Considering plot D, as one “cuts” the slope axis horizontally with a sliding threshold, starting with very high values and moving downwards, the slope of the ROC curve starts at the origin with a large but finite value. This corresponds to the peak in plot D. Above the peak, there are no solutions for z. The slope decreases monotonically to zero, corresponding to the flattening out of the slope at zero for z ~ -2.
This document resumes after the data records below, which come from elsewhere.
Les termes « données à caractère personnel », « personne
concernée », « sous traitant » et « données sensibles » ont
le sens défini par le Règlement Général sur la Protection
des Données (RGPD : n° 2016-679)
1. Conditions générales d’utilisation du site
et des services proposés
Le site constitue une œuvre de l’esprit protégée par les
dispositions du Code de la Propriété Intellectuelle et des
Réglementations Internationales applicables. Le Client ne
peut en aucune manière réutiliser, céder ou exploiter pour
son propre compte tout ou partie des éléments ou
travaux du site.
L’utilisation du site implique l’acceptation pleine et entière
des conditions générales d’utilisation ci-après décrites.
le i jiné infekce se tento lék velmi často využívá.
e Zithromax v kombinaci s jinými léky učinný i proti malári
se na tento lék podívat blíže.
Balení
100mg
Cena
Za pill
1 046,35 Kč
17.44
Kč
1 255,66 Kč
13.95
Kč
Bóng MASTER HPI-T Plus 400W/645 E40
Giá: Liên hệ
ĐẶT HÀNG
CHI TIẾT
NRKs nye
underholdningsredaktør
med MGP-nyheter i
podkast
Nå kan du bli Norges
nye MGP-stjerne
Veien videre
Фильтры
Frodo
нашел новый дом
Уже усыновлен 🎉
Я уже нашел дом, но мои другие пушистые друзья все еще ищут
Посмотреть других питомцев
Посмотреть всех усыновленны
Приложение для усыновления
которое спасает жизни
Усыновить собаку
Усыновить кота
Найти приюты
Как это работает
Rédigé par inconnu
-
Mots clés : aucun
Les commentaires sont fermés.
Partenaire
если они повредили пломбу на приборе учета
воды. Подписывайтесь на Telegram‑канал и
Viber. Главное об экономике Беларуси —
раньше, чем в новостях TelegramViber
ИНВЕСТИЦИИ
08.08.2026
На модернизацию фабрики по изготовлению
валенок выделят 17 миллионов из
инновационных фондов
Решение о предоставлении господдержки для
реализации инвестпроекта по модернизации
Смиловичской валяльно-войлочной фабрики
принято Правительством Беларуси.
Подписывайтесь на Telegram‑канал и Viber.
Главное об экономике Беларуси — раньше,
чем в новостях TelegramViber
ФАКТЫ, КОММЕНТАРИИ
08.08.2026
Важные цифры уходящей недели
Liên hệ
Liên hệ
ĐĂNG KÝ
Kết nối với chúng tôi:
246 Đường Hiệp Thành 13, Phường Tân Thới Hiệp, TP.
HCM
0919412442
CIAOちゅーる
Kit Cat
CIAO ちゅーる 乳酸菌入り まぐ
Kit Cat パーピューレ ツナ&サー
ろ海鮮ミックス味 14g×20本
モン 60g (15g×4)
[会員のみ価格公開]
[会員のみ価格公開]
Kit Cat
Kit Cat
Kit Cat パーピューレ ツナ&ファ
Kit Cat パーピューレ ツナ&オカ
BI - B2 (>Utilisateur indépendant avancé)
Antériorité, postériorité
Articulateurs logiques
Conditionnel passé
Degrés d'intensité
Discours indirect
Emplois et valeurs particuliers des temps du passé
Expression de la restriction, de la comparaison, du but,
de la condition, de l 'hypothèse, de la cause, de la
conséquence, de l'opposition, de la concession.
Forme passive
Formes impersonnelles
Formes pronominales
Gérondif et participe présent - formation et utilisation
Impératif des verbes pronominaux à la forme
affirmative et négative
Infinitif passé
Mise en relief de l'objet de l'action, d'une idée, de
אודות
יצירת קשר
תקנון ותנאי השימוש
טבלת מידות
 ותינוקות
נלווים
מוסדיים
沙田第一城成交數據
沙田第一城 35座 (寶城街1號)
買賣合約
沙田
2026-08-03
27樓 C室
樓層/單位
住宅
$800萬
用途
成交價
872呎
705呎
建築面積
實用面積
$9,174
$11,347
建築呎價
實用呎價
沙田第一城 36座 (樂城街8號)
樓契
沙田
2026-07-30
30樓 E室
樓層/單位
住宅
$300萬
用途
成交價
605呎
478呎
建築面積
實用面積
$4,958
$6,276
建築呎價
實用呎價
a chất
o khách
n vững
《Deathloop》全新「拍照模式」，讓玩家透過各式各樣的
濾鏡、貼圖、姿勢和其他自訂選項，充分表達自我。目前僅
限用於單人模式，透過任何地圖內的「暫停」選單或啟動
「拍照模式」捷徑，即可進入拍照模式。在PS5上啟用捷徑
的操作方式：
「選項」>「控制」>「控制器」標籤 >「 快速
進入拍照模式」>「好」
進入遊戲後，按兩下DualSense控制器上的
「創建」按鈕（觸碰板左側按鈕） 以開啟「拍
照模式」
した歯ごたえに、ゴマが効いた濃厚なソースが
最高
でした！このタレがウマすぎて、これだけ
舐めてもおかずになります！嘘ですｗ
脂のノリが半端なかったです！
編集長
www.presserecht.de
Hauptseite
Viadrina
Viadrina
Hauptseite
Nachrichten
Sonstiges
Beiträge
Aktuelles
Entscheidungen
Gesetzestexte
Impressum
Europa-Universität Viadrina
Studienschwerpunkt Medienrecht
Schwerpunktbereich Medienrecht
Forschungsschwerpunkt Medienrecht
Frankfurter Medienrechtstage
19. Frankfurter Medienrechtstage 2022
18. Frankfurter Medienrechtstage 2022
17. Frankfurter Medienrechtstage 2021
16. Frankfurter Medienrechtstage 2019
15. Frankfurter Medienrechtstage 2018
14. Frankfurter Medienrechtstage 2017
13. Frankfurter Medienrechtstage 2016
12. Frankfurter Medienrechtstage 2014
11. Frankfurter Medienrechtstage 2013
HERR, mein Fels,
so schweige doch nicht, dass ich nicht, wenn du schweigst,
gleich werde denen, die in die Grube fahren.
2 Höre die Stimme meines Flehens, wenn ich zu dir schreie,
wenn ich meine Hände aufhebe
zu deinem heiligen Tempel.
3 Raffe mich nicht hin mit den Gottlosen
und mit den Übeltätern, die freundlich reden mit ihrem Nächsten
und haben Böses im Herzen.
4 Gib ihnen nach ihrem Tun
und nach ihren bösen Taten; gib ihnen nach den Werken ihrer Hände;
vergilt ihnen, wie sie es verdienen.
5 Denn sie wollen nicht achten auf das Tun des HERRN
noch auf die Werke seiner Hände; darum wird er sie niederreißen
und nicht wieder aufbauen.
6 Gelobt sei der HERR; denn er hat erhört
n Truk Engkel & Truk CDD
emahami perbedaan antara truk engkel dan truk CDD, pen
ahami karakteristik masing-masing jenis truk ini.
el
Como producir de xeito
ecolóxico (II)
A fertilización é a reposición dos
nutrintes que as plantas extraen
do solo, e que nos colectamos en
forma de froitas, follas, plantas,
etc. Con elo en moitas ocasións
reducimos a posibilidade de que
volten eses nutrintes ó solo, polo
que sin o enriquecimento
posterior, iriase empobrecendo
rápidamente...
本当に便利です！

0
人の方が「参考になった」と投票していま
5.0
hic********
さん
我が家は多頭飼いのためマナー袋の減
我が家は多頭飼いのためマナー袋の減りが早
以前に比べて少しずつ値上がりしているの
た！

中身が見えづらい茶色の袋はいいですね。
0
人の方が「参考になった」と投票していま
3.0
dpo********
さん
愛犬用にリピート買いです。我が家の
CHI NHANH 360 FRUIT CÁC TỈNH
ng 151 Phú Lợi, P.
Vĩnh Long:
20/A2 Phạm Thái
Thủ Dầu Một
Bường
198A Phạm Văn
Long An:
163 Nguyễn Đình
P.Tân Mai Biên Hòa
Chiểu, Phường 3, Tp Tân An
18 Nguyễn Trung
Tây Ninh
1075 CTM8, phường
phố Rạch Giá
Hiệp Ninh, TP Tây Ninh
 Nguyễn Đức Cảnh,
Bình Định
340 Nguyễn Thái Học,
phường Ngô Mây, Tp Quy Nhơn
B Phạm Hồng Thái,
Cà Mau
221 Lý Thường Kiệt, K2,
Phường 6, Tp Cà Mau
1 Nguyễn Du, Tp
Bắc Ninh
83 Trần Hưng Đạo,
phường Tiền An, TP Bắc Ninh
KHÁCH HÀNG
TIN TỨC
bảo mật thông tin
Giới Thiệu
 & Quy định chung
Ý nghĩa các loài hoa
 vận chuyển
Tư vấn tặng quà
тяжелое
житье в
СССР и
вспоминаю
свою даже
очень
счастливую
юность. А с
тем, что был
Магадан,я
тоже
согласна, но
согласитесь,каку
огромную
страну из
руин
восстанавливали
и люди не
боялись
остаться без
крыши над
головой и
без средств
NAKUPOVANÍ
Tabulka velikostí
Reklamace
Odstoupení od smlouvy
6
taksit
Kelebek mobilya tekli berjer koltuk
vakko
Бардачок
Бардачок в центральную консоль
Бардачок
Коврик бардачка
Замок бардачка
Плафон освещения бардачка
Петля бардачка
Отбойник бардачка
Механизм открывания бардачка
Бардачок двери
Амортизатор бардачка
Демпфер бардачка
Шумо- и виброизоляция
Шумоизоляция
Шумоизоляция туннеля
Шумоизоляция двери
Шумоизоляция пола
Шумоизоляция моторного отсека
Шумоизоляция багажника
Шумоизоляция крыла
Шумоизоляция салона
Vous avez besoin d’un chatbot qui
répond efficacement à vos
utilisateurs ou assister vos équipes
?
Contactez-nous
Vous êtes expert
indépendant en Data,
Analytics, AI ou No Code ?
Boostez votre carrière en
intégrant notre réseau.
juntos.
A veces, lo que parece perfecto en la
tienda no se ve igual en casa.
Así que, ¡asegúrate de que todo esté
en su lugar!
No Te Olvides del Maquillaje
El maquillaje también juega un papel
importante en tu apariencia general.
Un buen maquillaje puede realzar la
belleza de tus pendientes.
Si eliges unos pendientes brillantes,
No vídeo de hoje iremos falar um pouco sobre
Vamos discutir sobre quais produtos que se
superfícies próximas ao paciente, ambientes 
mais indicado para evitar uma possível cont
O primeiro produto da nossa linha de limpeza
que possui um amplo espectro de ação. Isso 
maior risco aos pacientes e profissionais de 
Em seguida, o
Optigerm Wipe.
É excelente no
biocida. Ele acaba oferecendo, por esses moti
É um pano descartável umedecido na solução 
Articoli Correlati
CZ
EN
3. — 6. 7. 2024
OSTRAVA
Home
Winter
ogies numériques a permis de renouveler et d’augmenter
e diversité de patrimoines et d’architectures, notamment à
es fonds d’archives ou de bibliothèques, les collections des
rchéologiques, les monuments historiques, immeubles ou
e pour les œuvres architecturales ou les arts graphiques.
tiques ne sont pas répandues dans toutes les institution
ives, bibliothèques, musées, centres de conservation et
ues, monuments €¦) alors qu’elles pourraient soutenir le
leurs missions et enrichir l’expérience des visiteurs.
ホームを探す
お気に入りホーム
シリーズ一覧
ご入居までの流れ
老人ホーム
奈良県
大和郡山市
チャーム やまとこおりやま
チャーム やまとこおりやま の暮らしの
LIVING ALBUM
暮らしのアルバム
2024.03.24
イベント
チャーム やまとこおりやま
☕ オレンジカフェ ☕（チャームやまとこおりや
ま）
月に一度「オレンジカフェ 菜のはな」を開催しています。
The two values of z corresponding to each cut implies, of course, that the binormal model based proper algorithm has to do a lot of bookkeeping, since each horizontal cut splits the decision axis into 3 regions. One can think of shrinking each of plots B & D horizontally to zero width, and all that remains is the slope axis with a thick vertical line superimposed on it, corresponding to the horizontally collapsed curves. In plot B the vertical line extends from positive infinity down to about 0.1, and represents the range of decision variable samples encountered by the observer on the likelihood ratio scale. In plot D the vertical line extends from a finite value (~9.4) to zero. For the stated binormal model parameters values outside of these ranges are not possible.